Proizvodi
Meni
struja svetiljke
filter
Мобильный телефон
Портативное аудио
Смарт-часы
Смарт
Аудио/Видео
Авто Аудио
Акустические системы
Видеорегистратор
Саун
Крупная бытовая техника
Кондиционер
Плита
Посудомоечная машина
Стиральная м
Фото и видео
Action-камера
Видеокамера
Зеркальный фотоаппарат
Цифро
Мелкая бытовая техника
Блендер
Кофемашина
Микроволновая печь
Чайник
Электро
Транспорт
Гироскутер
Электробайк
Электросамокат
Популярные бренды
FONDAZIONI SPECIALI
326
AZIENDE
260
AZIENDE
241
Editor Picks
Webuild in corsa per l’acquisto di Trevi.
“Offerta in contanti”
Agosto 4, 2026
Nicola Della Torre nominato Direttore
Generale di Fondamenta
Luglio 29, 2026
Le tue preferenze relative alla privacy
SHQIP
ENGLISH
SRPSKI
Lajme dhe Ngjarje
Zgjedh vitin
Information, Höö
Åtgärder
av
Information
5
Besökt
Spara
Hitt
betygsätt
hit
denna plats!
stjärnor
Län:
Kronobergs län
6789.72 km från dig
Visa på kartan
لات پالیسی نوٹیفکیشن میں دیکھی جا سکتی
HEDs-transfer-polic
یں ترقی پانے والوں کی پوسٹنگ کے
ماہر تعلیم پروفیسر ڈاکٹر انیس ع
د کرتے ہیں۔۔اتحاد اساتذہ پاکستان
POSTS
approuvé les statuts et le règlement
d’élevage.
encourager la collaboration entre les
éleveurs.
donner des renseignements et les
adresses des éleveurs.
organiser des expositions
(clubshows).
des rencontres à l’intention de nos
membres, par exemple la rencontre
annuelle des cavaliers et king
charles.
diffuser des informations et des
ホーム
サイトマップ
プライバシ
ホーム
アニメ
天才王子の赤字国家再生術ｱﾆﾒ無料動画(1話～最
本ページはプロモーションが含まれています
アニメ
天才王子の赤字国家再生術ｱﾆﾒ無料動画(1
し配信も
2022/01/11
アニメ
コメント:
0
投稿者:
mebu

★ ★ ★

- _WHAT THIS TASK INVOLVES_
Could you reproduce every line of the listing exactly?

- _TASK SOLUTION_
Proizvodi
Meni
struja svetiljke
filter
Мобильный телефон
Портативное аудио
Смарт-часы
Смарт
Аудио/Видео
Авто Аудио
Акустические системы
Видеорегистратор
Саун
Крупная бытовая техника
Кондиционер
Плита
Посудомоечная машина
Стиральная м
Фото и видео
Action-камера
Видеокамера
Зеркальный фотоаппарат
Цифро
Мелкая бытовая техника
Блендер
Кофемашина
Микроволновая печь
Чайник
Электро
Транспорт
Гироскутер
Электробайк
Электросамокат
Популярные бренды
FONDAZIONI SPECIALI
326
AZIENDE
260
AZIENDE
241
Editor Picks
Webuild in corsa per l’acquisto di Trevi.
“Offerta in contanti”
Agosto 4, 2026
Nicola Della Torre nominato Direttore
Generale di Fondamenta
Luglio 29, 2026
Le tue preferenze relative alla privacy
SHQIP
ENGLISH
SRPSKI
Lajme dhe Ngjarje
Zgjedh vitin
Information, Höö
Åtgärder
av
Information
5
Besökt
Spara
Hitt
betygsätt
hit
denna plats!
stjärnor
Län:
Kronobergs län
6789.72 km från dig
Visa på kartan
لات پالیسی نوٹیفکیشن میں دیکھی جا سکتی
HEDs-transfer-polic
یں ترقی پانے والوں کی پوسٹنگ کے
ماہر تعلیم پروفیسر ڈاکٹر انیس ع
د کرتے ہیں۔۔اتحاد اساتذہ پاکستان
POSTS
approuvé les statuts et le règlement
d’élevage.
encourager la collaboration entre les
éleveurs.
donner des renseignements et les
adresses des éleveurs.
organiser des expositions
(clubshows).
des rencontres à l’intention de nos
membres, par exemple la rencontre
annuelle des cavaliers et king
charles.
diffuser des informations et des
ホーム
サイトマップ
プライバシ
ホーム
アニメ
天才王子の赤字国家再生術ｱﾆﾒ無料動画(1話～最
本ページはプロモーションが含まれています
アニメ
天才王子の赤字国家再生術ｱﾆﾒ無料動画(1
し配信も
2022/01/11
アニメ
コメント:
0
投稿者:
mebu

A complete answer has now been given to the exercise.